Evan Osnos, staff writer and correspondent in China for The New Yorker, will examine how Chinese citizens are seeking to redefine their identities in ways that were not previously available to them, in China: The Age of Ambition (Friday, May 4, 5:30 p.m., 105 North Gate Hall).
With photography by Ken Light, adjunct professor of journalism, and text by Melanie Light, the book Valley of Shadows and Dreams explores the light and dark side of California’s Central Valley, a place whose problems — environmental degradation, a severe real-estate bubble, the abuse of illegal immigrants — are unfortunately relevant nationwide (exhibit: Monday-Friday, through May 15, 8 a.m.-5 p.m., Northgate Hall; author talk and book signing: March 16, 6 p.m., Northgate Hall).
In The Idea of Cuba, Alex Harris, professor of public policy and documentary studies at Duke University, presents his photographs of contemporary life on the island (Thursday, Feb. 16, 4 p.m., Women’s Faculty Club, lounge).
Tom Spargo, inventor of the RainSaucer standalone rainwater-harvesting system, will discuss how personal rainwater collection is crucial to solving the world’s water crisis in Rainwater: What Is It Good for?

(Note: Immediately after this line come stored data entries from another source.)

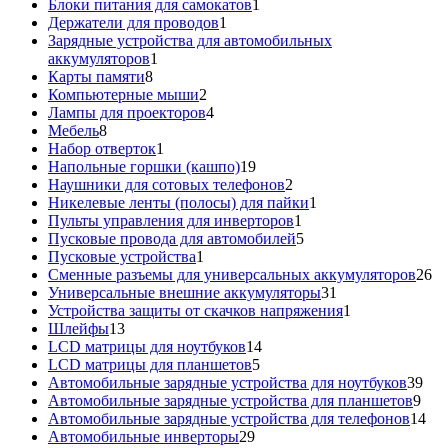
1
товаров
Блоки питания для самокатов
1
1
товар
Держатели для проводов
1
товар
Зарядные устройства для автомобильных
1
аккумуляторов
1
8
товар
Карты памяти
8
товаров
2
Компьютерные мыши
2
товара
4
Лампы для проекторов
4
8
товара
Мебель
8
товаров
1
Набор отверток
1
товар
19
Напольные горшки (кашпо)
19
товаров
2
Наушники для сотовых телефонов
2
товара
1
Никелевые ленты (полосы) для пайки
1
1
товар
Пульты управления для инверторов
1
товар
5
Пусковые провода для автомобилей
5
1
товаров
Пусковые устройства
1
товар
26
Сменные разъемы для универсальных аккумуляторов
26
31
то
Универсальные внешние аккумуляторы
31
товар
1
Устройства защиты от скачков напряжения
1
13
товар
Шлейфы
13
товаров
14
LCD матрицы для ноутбуков
14
5
товаров
LCD матрицы для планшетов
5
товаров
39
Автомобильные зарядные устройства для ноутбуков
39
9
тов
Автомобильные зарядные устройства для планшетов
9
тов
14
Автомобильные зарядные устройства для телефонов
14
29
то
Автомобильные инверторы
29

Absolutely Everything! (Saturday, February 18, 1 p.m., UC Botanical Garden).
The conference Sustainable Mobility and Cities: Marrying Technology and Policy explores the debate on how to shrink the huge (and growing) environmental footprint of urban transport, which accounts for about a third of energy consumption and CO2 emissions in U.S. cities (Thursday, Feb. 23, 8 a.m., David Brower Center, 2150 Allston Way).
The all-day course Evolution Is the Only Explanation explores the biodiversity around us — from complex courtship behaviors of animals to bizarre ornamentation and display, extraordinary adaptations to severe conditions and unusual means of communicating, eating and reproducing (Saturday, March 3, 2050 Valley Life Sciences Building).
Michael Pollan, food writer and professor of journalism, and Dan Glickman, former secretary of agriculture and currently a senior fellow at the Bipartison Center, will participate in a panel discussion on the U.S. Farm Bill, which is up for renewal this year (Thursday, April 5, 6:30 p.m., Wheeler Hall, Auditorium).
Witness the first partial solar eclipse in a decade through specially designed solar telescopes. Astronomers will be on hand to answer questions (Sunday, May 20, Lawrence Hall of Science: planetarium demonstrations 1-4 p.m; live eclipse viewing on the plaza 5-8 p.m.).